[Page images and extracted text]
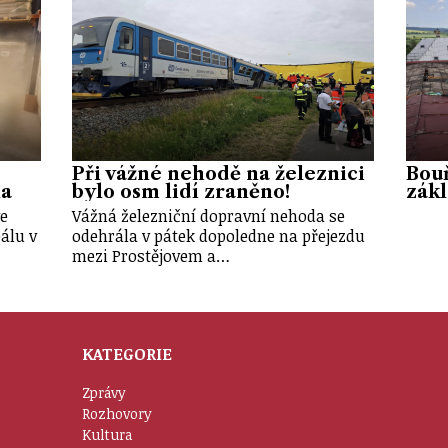
Při vážné nehodě na železnici
Bouř
na
bylo osm lidí zraněno!
zákl
ve
Vážná železniční dopravní nehoda se
álu v
odehrála v pátek dopoledne na přejezdu
mezi Prostějovem a…
KATEGORIE
Zprávy
Rozhovory
Kultura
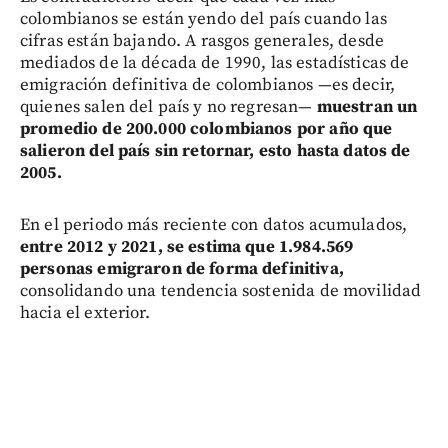
colombianos se están yendo del país cuando las
cifras están bajando. A rasgos generales, desde
mediados de la década de 1990, las estadísticas de
emigración definitiva de colombianos —es decir,
quienes salen del país y no regresan—
muestran un
promedio de 200.000 colombianos por año que
salieron del país sin retornar, esto hasta datos de
2005.
En el periodo más reciente con datos acumulados,
entre 2012 y 2021, se estima que 1.984.569
personas emigraron de forma definitiva,
consolidando una tendencia sostenida de movilidad
hacia el exterior.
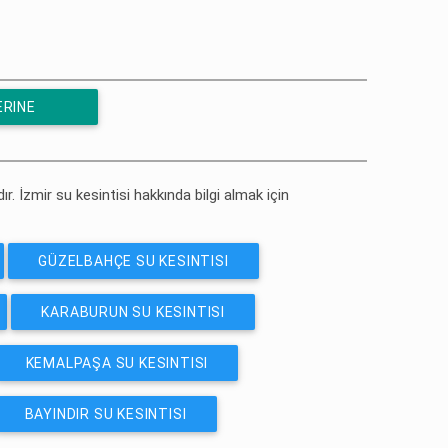
ERINE
ır. İzmir su kesintisi hakkında bilgi almak için
GÜZELBAHÇE SU KESINTISI
KARABURUN SU KESINTISI
KEMALPAŞA SU KESINTISI
BAYINDIR SU KESINTISI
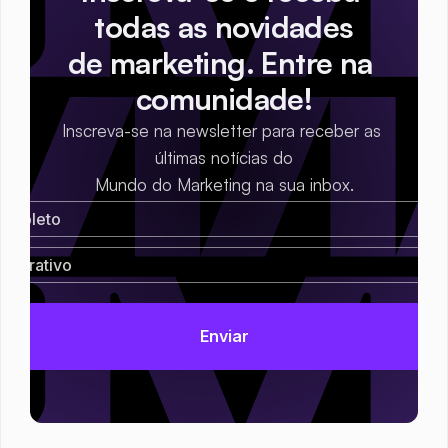
todas as novidades
de marketing. Entre na 
comunidade!
Inscreva-se na newsletter para receber as 
últimas notícias do
Mundo do Marketing na sua inbox.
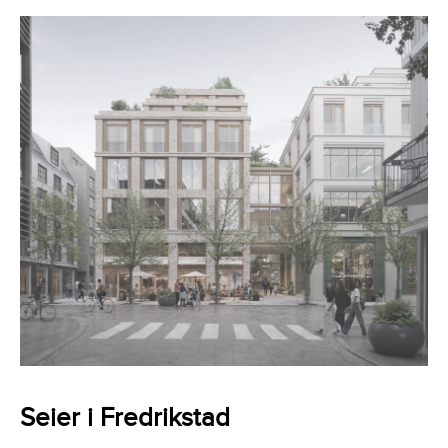
Seier i Fredrikstad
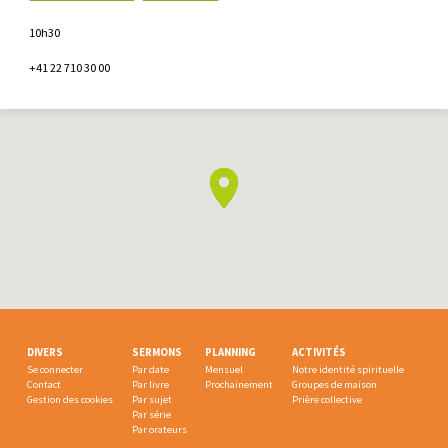
10h30
+41 22 710 30 00
DIVERS
SERMONS
PLANNING
ACTIVITÉS
Se connecter
Par date
Mensuel
Notre identité spirituelle
Contact
Par livre
Prochainement
Groupes de maison
Gestion des cookies
Par sujet
Prière collective
Par série
Par orateurs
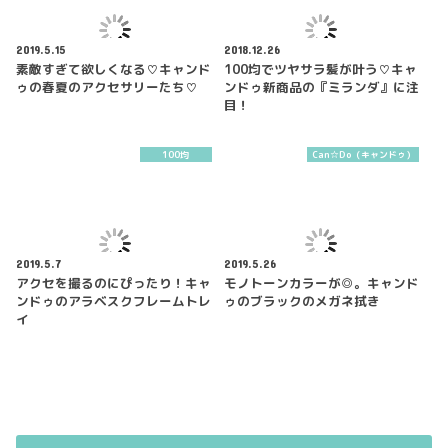
2019.5.15
2018.12.26
素敵すぎて欲しくなる♡キャンド
100均でツヤサラ髪が叶う♡キャ
ゥの春夏のアクセサリーたち♡
ンドゥ新商品の『ミランダ』に注
目！
100均
Can☆Do（キャンドゥ）
2019.5.7
2019.5.26
アクセを撮るのにぴったり！キャ
モノトーンカラーが◎。キャンド
ンドゥのアラベスクフレームトレ
ゥのブラックのメガネ拭き
イ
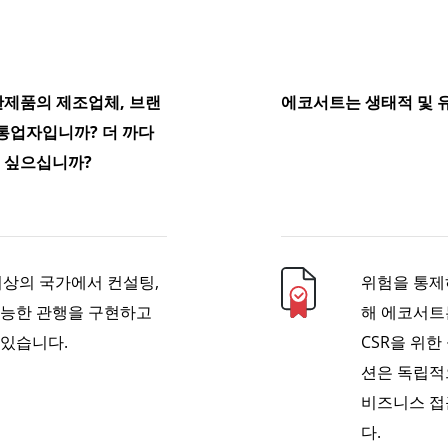
완제품의 제조업체, 브랜
에코서트는 생태적 및 
유통업자입니까? 더 까다
 싶으십니까?
이상의 국가에서 컨설팅,
위험을 통제
가능한 관행을 구현하고
해 에코서트는
 있습니다.
CSR을 위
션은 독립적
비즈니스 접
다.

**What is required:** Print all entries exactly. The images do not belong in the copy.

**Response below:**
Při vážné nehodě na železnici
Bouř
na
bylo osm lidí zraněno!
zákl
ve
Vážná železniční dopravní nehoda se
álu v
odehrála v pátek dopoledne na přejezdu
mezi Prostějovem a…
KATEGORIE
Zprávy
Rozhovory
Kultura
colombianos se están yendo del país cuando las
cifras están bajando. A rasgos generales, desde
mediados de la década de 1990, las estadísticas de
emigración definitiva de colombianos —es decir,
quienes salen del país y no regresan—
muestran un
promedio de 200.000 colombianos por año que
salieron del país sin retornar, esto hasta datos de
2005.
En el periodo más reciente con datos acumulados,
entre 2012 y 2021, se estima que 1.984.569
personas emigraron de forma definitiva,
consolidando una tendencia sostenida de movilidad
hacia el exterior.
ERINE
ır. İzmir su kesintisi hakkında bilgi almak için
GÜZELBAHÇE SU KESINTISI
KARABURUN SU KESINTISI
KEMALPAŞA SU KESINTISI
BAYINDIR SU KESINTISI
todas as novidades
de marketing. Entre na 
comunidade!
Inscreva-se na newsletter para receber as 
últimas notícias do
Mundo do Marketing na sua inbox.
Seier i Fredrikstad
10h30
+41 22 710 30 00
DIVERS
SERMONS
PLANNING
ACTIVITÉS
Se connecter
Par date
Mensuel
Notre identité spirituelle
Contact
Par livre
Prochainement
Groupes de maison
Gestion des cookies
Par sujet
Prière collective
Par série
Par orateurs
2019.5.15
2018.12.26
素敵すぎて欲しくなる♡キャンド
100均でツヤサラ髪が叶う♡キャ
ゥの春夏のアクセサリーたち♡
ンドゥ新商品の『ミランダ』に注
目！
100均
Can☆Do（キャンドゥ）
2019.5.7
2019.5.26
アクセを撮るのにぴったり！キャ
モノトーンカラーが◎。キャンド
ンドゥのアラベスクフレームトレ
ゥのブラックのメガネ拭き
イ
완제품의 제조업체, 브랜
에코서트는 생태적 및 
유통업자입니까? 더 까다
 싶으십니까?
이상의 국가에서 컨설팅,
위험을 통제
가능한 관행을 구현하고
해 에코서트는
 있습니다.
CSR을 위
션은 독립적
비즈니스 접
다.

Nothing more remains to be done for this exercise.